Hello

I would to use a special memory context for shared data (based on
mmap) and I like impementation of aset. There is only one difference -
aset is based on malloc and I would to use a mmap.

malloc() is used in AllocSetContextCreate and AllocSetAlloc. These
procedures should be overwritten, but other code and data structures
can be used. This step can be useful for previous discuss about some
more comfortable maintaining of shared memory.

What do you think about?

Regards

Pavel Stehule

Search Discussions

  • Robert Haas at Sep 7, 2010 at 12:10 pm

    On Tue, Sep 7, 2010 at 4:53 AM, Pavel Stehule wrote:
    I would to use a special memory context for shared data (based on
    mmap) and I like impementation of aset. There is only one difference -
    aset is based on malloc and I would to use a mmap.

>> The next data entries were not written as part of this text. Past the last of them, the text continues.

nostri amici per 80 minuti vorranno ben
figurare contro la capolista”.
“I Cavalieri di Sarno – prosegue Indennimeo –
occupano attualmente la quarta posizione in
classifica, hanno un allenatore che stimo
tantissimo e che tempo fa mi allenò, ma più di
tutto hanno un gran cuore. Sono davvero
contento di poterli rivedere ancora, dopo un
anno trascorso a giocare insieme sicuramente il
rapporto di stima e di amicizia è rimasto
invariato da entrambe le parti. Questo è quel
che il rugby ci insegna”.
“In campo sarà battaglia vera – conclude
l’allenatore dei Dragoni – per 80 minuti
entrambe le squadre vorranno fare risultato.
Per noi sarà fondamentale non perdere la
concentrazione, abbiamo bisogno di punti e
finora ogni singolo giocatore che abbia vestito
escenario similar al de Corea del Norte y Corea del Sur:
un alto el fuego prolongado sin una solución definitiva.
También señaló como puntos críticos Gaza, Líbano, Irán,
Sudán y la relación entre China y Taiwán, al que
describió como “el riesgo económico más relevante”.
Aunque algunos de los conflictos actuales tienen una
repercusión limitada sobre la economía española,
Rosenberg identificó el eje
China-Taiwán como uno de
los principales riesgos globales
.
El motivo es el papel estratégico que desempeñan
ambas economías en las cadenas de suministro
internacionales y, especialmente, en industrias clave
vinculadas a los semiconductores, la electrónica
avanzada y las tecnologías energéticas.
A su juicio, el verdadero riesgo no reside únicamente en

    malloc() is used in AllocSetContextCreate and AllocSetAlloc. These
    procedures should be overwritten, but other code and data structures
    can be used. This step can be useful for previous discuss about some
    more comfortable maintaining of shared memory.

    What do you think about?
    What would this be good for?

    --
    Robert Haas
    EnterpriseDB: http://www.enterprisedb.com
    The Enterprise Postgres Company
  • Pavel Stehule at Sep 7, 2010 at 1:28 pm

    2010/9/7 Robert Haas <robertmhaas@gmail.com>:
    On Tue, Sep 7, 2010 at 4:53 AM, Pavel Stehule wrote:
    I would to use a special memory context for shared data (based on
    mmap) and I like impementation of aset. There is only one difference -
    aset is based on malloc and I would to use a mmap.

    malloc() is used in AllocSetContextCreate and AllocSetAlloc. These
    procedures should be overwritten, but other code and data structures
    can be used. This step can be useful for previous discuss about some
    more comfortable maintaining of shared memory.

    What do you think about?
    What would this be good for?
    I try to solve performance problems with czech tsearch. I checked
    serialization and deserialization, but this decrease load time only to
    100ms (from 500) that is too much for us. After some gaming with mmap
    I thinking so there some chance to preallocate mmap memory, and then
    use a special memory context based on mmap instead of malloc.
    Teoretically I can copy aset interface - this module probably never be
    in core (this problem is probably local - only Czech), but it isn't
    nice. So I asking.

    Regards

    Pavel Stehule

    --
    Robert Haas
    EnterpriseDB: http://www.enterprisedb.com
    The Enterprise Postgres Company
  • Robert Haas at Sep 7, 2010 at 2:13 pm

    On Tue, Sep 7, 2010 at 9:27 AM, Pavel Stehule wrote:
    2010/9/7 Robert Haas <robertmhaas@gmail.com>:
    On Tue, Sep 7, 2010 at 4:53 AM, Pavel Stehule wrote:
    I would to use a special memory context for shared data (based on
    mmap) and I like impementation of aset. There is only one difference -
    aset is based on malloc and I would to use a mmap.

    malloc() is used in AllocSetContextCreate and AllocSetAlloc. These
    procedures should be overwritten, but other code and data structures
    can be used. This step can be useful for previous discuss about some
    more comfortable maintaining of shared memory.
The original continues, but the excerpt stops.